To further investigate the impact of Smarca4 deficiency on nephron differentiation, we re-clustered the nephron tubule populations (CS5,6,20) and identified two progenitor-tubule intermediate populations (IM1, IM2) and seven distinct nephron tubule populations, including EPT, PCT, PST (proximal straight tubule), DCT and CNT, as well as ascending and descending HL (AHL and DHL) (Figure 7A; Supplementary File S7). Since the proportion of EPT cells was more reduced than the PCT and PST, we analyzed the transcriptome for this cluster and identified 337 upregulated and 22 downregulated genes, with many kidney disease-associated genes among the top downregulated genes (Supplementary Figure S6A; Supplementary File S8). GO analysis revealed that genes involved in metabolic processes, cell-cycle/proliferation, cellular component organization, and negative regulation of cellular process and integrin signaling pathway were upregulated (Supplementary Figure S6B).

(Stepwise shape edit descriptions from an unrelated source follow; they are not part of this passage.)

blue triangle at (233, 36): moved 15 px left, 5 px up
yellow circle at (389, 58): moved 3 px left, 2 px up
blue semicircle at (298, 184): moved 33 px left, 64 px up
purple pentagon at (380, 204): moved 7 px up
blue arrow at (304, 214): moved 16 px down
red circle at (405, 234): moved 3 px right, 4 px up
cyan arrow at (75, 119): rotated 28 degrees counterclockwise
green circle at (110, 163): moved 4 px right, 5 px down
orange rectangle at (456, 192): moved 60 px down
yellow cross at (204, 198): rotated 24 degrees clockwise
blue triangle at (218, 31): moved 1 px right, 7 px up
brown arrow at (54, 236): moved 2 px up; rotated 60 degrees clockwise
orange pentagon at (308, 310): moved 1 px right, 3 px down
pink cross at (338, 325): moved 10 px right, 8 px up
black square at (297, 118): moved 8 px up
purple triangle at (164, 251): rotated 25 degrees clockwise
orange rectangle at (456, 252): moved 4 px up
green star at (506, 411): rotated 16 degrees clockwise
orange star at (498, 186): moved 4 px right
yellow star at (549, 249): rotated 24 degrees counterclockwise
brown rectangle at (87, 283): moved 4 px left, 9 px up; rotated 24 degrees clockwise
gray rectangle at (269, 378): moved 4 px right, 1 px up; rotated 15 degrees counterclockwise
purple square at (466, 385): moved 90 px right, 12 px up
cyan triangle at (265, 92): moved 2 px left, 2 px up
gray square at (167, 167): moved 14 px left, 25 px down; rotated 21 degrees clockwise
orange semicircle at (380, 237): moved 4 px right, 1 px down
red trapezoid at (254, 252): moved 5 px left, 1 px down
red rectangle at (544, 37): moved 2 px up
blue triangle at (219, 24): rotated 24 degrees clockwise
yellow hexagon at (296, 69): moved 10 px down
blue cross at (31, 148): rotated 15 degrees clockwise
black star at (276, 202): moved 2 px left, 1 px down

We found that certain markers for mature PT cells, including Ass1, Aldob, and Slc34a1, were strongly upregulated in EPT-related cells of Smarca4-deficient kidneys. In contrast to control cells, which showed a temporal progression of maturation from EPT to PCT and PST cells based on the upregulation of these genes (Figures 7B, C), Smarca4cKO kidneys failed to generate discernible cellular heterogeneity with clearly demarcated populations of EPT and differentiated PT due to elevated expression of these genes in EPT cells (Figures 7B, C). Moreover, the HL/DT-specific genes such as Wfdc2 (Figure 7C) and Ly6a (Supplementary Figure S6A) were also strongly upregulated in Smarca4cKO EPT, IM1 and DHL cells, along with many cell-cycle regulators, including Ki67, Cdk1 (Figure 7C), Cdk2, Tab1, Pclaf, Igfbp5, Lmo1, and Smc1b (Supplementary Figure S6C; Supplementary File S8), reflecting higher proliferation rates as seen by anti-PH3 immunostaining (Figure 6B). Upregulation of Wnt4 was also observed in the mutant IM1 cluster (Supplementary Figure S6C).

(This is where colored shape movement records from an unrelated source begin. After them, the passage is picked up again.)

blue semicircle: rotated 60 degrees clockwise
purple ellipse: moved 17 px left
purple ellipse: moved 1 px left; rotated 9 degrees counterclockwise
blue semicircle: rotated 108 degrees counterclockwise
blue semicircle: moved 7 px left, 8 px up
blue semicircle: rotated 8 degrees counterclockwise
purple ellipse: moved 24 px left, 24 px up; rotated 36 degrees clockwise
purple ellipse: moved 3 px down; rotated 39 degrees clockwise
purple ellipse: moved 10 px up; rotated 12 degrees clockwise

In contrast to the upregulation of Pttg1 in the mutant precursor cells (Figure 6), its expression levels appeared unchanged in these more differentiated tubular cells (Supplementary Figure S6C). However, the expression of ECM genes such as mesenchymal collagens Col3a1 and Col1a1 (Figure 7C) as well as EMT markers found in tumorigenic EMT (Latil et al., 2017) or renal fibrosis, including EMT-associated cytoskeleton Vimentin, Fn1 (Figure 7C) and Sparc (Supplementary Figure S6C), were significantly increased in Smarca4cKO tubular cells. Notably, the hypoxia-inducible TF Hif1a, a key regulator for renal fibrosis under various conditions (Liu et al., 2017) was also upregulated in the EPT, PCT and CNT (Figure 7C). Similar to the upregulation of Col3a1 in the cortical region of Smarca4cKO kidneys (Figure 3E), ISH also revealed increased Fn1 transcripts in the cortical areas and tubular structures (Figure 7D). Co-immunostaining for Vimentin and Ncam (neural cell adhesion molecule) confirmed that Smarca4cKO kidneys lacked Ncam-labeled epithelial tubules but had Vimentin⁺ cells in the tubular structures (Figure 7E), indicating the presence of fibrotic cells and induction of genes related to fibrosis. Taken together, these results suggest that although some tubular differentiation genes are expressed in Smarca4-deficient kidneys, the mutant tubular cells lose their tubular characteristics due to the induction of cell-cycle regulators and non-tubular ECM/EMT-related genes, leading to cell fibrosis and loss of expression of many nephron tubular-specific genes (Supplementary Figure S6A).